Forced laborers in their beds. A man stands in front. Photo.

After lying unorganized for almost 70 years, the so-called Todt archive was made available for research in 2011. The archive contains 440 shelf meters of historical material and is kept in the National Archives in Oslo. this was the starting point for The Norwegian Museum of Science and Technology , together with historians from the Norwegian University of Science and Technology, NTNU, to initiate a major research project on Organization Todt and forced labor in Norway during the Second World War. The project is financed by the Research Council of Norway.

The exhibition, which opened at The Norwegian Museum of Science and Technology in February 2017, was developed within the framework of the research project. At the same time, the museum has endeavored to make room for other perspectives and approaches than the research project is based on. People with backgrounds from several different disciplines, fields and professional traditions have been involved in the work on the exhibition.

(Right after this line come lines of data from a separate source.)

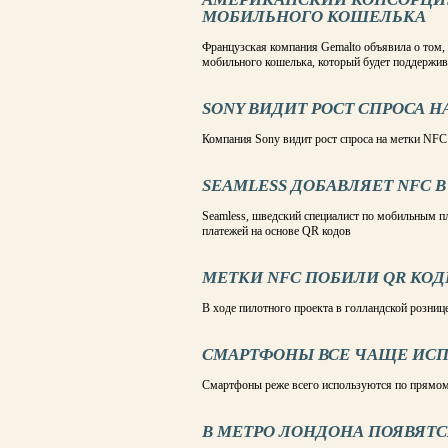
МОБИЛЬНОГО КОШЕЛЬКА
Французская компания Gemalto объявила о том,
мобильного кошелька, который будет поддержи
SONY ВИДИТ РОСТ СПРОСА 
Компания Sony видит рост спроса на метки NFC
SEAMLESS ДОБАВЛЯЕТ NFC 
Seamless, шведский специалист по мобильным 
платежей на основе QR кодов
МЕТКИ NFC ПОБИЛИ QR КО
В ходе пилотного проекта в голландской розниц
СМАРТФОНЫ ВСЕ ЧАЩЕ ИС
Смартфоны реже всего используются по прямому
В МЕТРО ЛОНДОНА ПОЯВЯТ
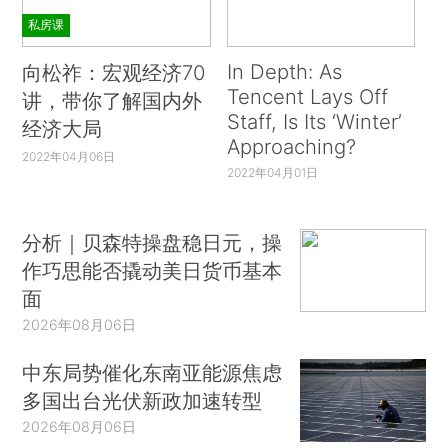
私房课
In Depth: As
向松祚：宏观经济70
Tencent Lays Off
讲，带你了解国内外
Staff, Is Its ‘Winter’
经济大局
Approaching?
2022年04月06日
2022年04月01日
分析｜贝森特操盘稳日元，操
作巧思能否撬动美日货币基本
面
2026年08月06日
中东局势催化东南亚能源焦虑
多国出台光伏新政加速转型
2026年08月06日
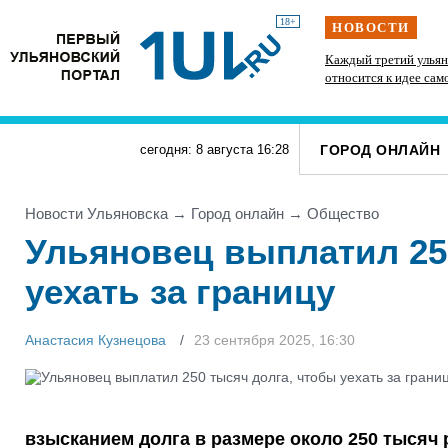
18+
НОВОСТИ
» силачи
В Госдуме предложили выдавать корм и лежанки
Каждый третий ульян
тупит
людям, забравшим животных из приюта
относится к идее сам
ГОРОД ОНЛАЙН
сегодня: 8 августа
16
:
28
Новости Ульяновска
→
Город онлайн
→
Общество
Ульяновец выплатил 25
уехать за границу
Анастасия Кузнецова
23 сентября 2025, 16:30
взысканием долга в размере около 250 тысяч 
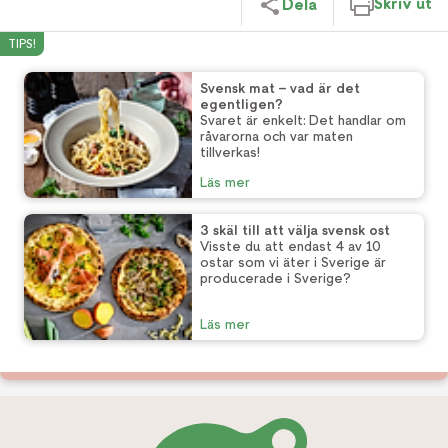
Skriv ut
Dela
TIPS!
Svensk mat – vad är det
egentligen?
Svaret är enkelt: Det handlar om
råvarorna och var maten
tillverkas!
Läs mer
3 skäl till att välja svensk ost
Visste du att endast 4 av 10
ostar som vi äter i Sverige är
producerade i Sverige?
Läs mer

In addition to historians, the museum has collaborated with archaeologists, architects, historians of ideas, museologists and artists. The exhibition's design has been created in close collaboration with scenographers from the Academy of Performing Arts at Østfold University College. The work with the exhibition has always aimed to contribute to the development of methods that combine research, dissemination and administration tasks in new ways.

Right from the start, dissemination work has played a major role. The museum has organized debate meetings and workshops and contributed to a documentary film about forced labour. A year and a half before the exhibition's official opening, a smaller part of the exhibition was made available to the public. The ambition was to bring researchers, various interested parties and the general public into the exhibition, while it was still being prepared. In this way, the museum wanted to create engagement and publicity around the exhibition and its theme, while at the same time entering into a dynamic and binding dialogue with its surroundings.

Thanks to the Norwegian Technical University of Science and Technology, the Fritt Ord Foundation, the Statens Vegvesen and the Errinerrung, Veranwortung, Zukunft Foundation, who have supported the exhibition financially.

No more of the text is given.